Vendedoras de pão-de-ló, Debret
Acima de tudo, era um flaneur. Percorria, atento e deslumbrado, calçadas e cascatas, matas e morros, o cais e caminhos que dali partiam. Não dava um passo sem o bloco no qual rabiscava esboços minuciosos que, a seguir, no silêncio laborioso de seu ateliê, transformava em quadros e pranchas. Sem as cerca de duzentas gravuras que Jean-Baptiste Debret realizou do Rio de Janeiro, de São Paulo, do Paraná, de Santa Catarina e do Rio Grande do Sul - seus nobres e seus escravos, seus costumes e seus animais, suas ruas e suas casas -, é difícil supor que imagem faríamos do Brasil de 1820. [...] Debret registrou os avanços e as mazelas, os horrores e as maravilhas, a rudeza e os encantos do país com o rigor de um historiador e a finesse de um artista inspirado. [...]
Jean-Baptiste Debret nasceu em Paris em 18 de abril de 1768, filho de funcionário público graduado e primo do pintor Jacques-Louis David, seu primeiro mestre.

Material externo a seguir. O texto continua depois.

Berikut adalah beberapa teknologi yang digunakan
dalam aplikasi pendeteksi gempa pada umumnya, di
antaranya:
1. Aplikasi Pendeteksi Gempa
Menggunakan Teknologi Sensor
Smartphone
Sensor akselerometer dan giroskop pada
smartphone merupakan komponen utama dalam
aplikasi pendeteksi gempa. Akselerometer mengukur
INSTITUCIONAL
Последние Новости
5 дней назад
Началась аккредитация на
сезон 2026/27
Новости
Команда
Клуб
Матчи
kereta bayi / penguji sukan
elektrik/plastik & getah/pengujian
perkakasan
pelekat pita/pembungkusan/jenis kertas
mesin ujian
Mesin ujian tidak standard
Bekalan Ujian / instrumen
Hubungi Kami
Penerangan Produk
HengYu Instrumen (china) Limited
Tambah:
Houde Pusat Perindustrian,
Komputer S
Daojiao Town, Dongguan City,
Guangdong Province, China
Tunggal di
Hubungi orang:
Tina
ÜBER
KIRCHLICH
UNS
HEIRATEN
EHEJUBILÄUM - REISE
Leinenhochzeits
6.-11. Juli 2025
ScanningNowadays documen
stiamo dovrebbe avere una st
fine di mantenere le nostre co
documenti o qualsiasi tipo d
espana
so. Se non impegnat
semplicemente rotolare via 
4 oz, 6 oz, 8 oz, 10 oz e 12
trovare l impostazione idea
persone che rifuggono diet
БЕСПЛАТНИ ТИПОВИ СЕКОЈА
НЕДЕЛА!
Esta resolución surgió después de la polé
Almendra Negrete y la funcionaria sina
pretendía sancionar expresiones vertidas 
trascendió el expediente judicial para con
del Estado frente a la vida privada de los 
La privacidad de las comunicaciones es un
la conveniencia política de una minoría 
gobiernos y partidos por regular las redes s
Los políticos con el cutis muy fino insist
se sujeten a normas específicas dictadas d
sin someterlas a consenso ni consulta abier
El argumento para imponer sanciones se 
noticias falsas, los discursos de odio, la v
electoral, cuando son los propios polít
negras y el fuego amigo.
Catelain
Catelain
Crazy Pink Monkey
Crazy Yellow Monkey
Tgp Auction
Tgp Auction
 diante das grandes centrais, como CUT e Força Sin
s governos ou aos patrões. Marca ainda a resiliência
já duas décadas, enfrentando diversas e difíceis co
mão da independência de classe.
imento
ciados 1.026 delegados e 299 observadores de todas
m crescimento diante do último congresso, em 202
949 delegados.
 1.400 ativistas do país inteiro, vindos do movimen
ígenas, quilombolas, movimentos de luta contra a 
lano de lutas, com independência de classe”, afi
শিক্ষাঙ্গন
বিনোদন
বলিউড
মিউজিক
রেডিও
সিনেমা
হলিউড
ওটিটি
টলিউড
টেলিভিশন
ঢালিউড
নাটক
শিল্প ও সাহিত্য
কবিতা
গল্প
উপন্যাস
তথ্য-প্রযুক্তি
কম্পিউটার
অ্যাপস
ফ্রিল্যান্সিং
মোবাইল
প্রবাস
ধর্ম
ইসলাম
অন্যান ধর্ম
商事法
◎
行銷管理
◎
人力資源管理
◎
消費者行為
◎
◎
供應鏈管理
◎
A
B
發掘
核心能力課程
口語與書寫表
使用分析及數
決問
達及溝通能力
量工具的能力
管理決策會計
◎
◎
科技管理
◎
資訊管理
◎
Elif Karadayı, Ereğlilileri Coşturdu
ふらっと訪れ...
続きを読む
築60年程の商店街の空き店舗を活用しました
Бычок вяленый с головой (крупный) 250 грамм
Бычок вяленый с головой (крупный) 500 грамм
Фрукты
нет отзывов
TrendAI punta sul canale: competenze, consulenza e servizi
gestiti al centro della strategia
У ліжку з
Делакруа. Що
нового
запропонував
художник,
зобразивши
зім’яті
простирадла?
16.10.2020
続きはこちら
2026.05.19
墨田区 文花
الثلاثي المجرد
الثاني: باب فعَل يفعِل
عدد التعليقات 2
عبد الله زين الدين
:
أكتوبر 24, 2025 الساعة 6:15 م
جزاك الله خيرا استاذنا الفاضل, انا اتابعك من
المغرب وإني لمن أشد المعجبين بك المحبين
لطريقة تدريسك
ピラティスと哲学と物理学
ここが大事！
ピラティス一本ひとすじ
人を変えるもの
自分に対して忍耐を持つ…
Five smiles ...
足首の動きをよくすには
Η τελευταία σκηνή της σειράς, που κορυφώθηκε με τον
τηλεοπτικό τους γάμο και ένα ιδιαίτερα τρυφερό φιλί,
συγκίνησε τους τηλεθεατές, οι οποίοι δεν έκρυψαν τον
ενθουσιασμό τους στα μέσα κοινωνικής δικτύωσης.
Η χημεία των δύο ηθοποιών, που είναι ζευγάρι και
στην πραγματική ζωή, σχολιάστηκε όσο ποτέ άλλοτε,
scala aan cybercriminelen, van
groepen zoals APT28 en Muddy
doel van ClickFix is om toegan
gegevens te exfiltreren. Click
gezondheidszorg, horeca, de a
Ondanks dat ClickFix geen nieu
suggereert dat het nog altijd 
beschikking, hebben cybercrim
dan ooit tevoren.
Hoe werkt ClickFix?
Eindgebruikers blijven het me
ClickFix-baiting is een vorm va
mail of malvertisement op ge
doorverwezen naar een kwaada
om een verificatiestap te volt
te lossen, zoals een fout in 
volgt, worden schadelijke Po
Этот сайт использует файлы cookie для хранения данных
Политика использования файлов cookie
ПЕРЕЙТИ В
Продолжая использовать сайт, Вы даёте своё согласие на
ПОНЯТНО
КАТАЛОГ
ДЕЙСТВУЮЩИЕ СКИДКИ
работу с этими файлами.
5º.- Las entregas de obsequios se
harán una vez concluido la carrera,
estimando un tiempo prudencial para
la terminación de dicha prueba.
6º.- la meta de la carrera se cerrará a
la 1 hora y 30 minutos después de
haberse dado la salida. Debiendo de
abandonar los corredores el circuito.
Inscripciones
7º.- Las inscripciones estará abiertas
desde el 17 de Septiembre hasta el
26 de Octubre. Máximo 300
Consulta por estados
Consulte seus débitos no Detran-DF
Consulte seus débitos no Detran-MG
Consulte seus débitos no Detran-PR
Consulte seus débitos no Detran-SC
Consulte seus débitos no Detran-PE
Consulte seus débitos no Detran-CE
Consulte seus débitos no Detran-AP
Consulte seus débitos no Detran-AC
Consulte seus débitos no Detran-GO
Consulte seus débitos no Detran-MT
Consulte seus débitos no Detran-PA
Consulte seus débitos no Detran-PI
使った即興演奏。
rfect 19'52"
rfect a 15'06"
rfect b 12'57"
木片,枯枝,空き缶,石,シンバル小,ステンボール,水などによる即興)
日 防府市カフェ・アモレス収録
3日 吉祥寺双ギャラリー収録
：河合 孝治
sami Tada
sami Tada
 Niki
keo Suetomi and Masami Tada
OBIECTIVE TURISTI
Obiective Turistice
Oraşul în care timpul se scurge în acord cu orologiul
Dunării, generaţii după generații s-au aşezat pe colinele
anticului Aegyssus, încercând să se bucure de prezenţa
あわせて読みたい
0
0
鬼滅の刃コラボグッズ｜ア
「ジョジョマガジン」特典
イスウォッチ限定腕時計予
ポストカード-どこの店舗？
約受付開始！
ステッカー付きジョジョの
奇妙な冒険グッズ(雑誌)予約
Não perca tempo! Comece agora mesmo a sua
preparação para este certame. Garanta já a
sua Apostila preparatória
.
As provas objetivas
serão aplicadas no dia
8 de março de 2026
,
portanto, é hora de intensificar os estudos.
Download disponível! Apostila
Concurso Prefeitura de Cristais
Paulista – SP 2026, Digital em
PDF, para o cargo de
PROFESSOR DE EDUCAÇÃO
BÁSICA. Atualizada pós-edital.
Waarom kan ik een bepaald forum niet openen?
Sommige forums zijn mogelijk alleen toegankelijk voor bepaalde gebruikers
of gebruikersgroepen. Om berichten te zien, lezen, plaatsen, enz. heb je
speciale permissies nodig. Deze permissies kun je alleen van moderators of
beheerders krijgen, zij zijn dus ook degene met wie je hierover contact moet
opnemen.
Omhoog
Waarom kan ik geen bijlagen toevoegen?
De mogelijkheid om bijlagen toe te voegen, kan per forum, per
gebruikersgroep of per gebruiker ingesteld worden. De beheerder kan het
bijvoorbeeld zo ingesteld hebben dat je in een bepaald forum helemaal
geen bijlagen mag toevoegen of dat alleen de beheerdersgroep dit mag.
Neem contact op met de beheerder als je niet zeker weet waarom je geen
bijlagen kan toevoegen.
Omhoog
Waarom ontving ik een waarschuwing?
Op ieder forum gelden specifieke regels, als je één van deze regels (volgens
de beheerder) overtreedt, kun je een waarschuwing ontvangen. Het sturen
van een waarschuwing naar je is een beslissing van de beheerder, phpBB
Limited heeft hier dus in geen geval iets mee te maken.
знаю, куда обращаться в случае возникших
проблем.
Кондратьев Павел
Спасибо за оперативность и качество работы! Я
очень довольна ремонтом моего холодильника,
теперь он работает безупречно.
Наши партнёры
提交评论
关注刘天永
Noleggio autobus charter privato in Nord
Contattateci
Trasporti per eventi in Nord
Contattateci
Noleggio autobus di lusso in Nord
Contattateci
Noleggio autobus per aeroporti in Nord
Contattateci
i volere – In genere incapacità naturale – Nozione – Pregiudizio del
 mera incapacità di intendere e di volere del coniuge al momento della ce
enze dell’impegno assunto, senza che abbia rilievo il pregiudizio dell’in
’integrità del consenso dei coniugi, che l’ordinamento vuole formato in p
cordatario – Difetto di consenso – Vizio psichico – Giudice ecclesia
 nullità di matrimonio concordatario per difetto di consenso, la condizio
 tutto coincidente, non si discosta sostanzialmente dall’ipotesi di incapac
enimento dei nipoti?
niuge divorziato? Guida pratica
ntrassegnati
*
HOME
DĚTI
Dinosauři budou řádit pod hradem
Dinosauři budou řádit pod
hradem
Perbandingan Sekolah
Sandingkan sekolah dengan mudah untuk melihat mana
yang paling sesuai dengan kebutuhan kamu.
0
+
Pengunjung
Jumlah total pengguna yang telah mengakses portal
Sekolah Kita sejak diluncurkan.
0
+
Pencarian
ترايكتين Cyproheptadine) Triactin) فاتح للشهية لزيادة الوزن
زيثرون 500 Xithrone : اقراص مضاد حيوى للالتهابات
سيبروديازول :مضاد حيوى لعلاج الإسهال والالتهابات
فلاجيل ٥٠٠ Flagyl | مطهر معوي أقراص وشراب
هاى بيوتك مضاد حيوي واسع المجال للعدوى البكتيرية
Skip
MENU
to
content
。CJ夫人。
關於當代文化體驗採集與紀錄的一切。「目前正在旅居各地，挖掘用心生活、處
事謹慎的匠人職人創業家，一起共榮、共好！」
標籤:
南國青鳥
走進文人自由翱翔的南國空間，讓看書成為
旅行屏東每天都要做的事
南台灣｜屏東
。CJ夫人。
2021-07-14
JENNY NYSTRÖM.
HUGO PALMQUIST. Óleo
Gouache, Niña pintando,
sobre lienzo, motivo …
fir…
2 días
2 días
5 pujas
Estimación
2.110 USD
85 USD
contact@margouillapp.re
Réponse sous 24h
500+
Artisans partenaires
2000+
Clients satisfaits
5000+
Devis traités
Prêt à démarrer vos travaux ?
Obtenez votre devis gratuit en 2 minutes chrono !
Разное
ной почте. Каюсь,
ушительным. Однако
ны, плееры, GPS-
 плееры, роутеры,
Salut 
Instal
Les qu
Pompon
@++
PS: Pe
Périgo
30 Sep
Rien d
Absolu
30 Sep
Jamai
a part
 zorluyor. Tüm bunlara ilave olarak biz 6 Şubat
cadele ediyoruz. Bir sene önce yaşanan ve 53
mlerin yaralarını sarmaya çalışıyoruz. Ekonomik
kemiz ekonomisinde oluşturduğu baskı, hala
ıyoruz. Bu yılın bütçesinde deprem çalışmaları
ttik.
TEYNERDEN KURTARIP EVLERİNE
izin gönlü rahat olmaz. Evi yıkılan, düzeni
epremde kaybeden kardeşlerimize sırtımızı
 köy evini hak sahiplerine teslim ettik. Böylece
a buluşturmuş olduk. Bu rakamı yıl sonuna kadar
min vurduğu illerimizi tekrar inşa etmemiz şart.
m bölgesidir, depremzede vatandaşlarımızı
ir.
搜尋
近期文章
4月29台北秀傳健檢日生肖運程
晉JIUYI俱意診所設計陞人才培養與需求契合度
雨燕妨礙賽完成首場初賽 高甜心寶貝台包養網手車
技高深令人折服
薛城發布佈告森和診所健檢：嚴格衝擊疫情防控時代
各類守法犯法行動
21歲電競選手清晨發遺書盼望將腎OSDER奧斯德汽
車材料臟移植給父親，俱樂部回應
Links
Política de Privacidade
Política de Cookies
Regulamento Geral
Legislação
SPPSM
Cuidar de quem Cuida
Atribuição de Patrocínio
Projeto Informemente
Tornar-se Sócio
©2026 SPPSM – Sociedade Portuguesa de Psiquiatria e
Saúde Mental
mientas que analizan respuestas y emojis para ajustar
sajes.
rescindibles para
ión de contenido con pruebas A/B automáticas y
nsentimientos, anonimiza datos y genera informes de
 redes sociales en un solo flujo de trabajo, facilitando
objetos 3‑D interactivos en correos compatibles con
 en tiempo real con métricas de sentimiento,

Em 1789, ao eclodir a Revolução Francesa, teve de abandonar a Escola de Belas-Artes. Formou-se, então, engenheiro na Escola Politécnica. Voltou a pintar em 1789, e foi premiado no Salão de Paris com obras sobre as campanhas de Napoleão, de quem era admirador. Em 1814, a derrota do imperador não abalou Debret apenas moralmente: acabou com sua carreira na França, além de surpreendê-lo num momento de crise financeira. Foi, portanto, com alívio e alegria que recebeu o convite de Lebreton para juntar-se à missão francesa que viria para o Brasil. Só não podia imaginar que permaneceria por quinze anos no Novo Mundo.
Ao longo da década e meia durante a qual esteve no Brasil, Jean-Baptiste Debret jamais obteve as condições ideais para a realização de seu trabalho. Ainda assim, deixou uma obra monumental que, um século e meio após sua publicação, ainda se impõe na iconografia brasileira. Ao desembarcar no Rio, em março de 1816, Debret já se envolvera em polêmicas internas que abalavam a Missão Artística Francesa. Mas o ambiente com o qual se deparou transformaria aquelas meras discussões acadêmicas em mexericos de comadres. Embora tenha sido nomeado pintor da Casa Imperial e tenha ajudado a decorar o Rio para a festa de aclamação de D. João VI [...], Debret esbarrou na muralha da ignorância e inveja erguida por artistas e políticos locais. Decidido a não voltar para a França, alugou uma casa no Catumbi e passou a viver de aulas particulares. Conseguiu fazer alguns retratos da família real, mas os "nobres" cariocas, acostumados a viver em casas de paredes nuas, jamais lhe encomendaram um só quadro. Debret tinha, assim, tempo de sobra para flanar pelo Rio, que se transformava rapidamente.
Em 1827, tomou a sua grande decisão e partiu rumo ao Rio Grande do Sul, acompanhando um grupo de tropeiros. Praticamente refez a trilha que seu conterrâneo Auguste de Saint-Hilaire percorrera poucos anos antes. Ao retornar ao Rio, depois de passar por Rio Grande, Florianópolis, Curitiba, Sorocaba e São Paulo, trazia o material para sua obra definitiva. Em 1831, voltou para a França e deu início à edição da Voyage pittoresque et historique au Brésil, obra monumental, lançada em três volumes, entre 1834 e 1839, na qual, em 151 pranchas, capturou um país efervescente, que se "civilizava" com rapidez e brutalidade. O livro segue o "traçado lógico da civilização no Brasil": o primeiro volume é dedicado aos indígenas e às florestas; no segundo, surgem escravos e artesãos; o terceiro investiga os usos e costumes urbanos e os acontecimentos políticos. Constituem uma aula inesquecível, repleta não apenas de cores: é como se as pinturas de Debret possuíssem também sons e odores preservados no tempo e no espaço.
BUENO, Eduardo. Brasil: uma história. São Paulo: Ática, 2005. p. 140-141.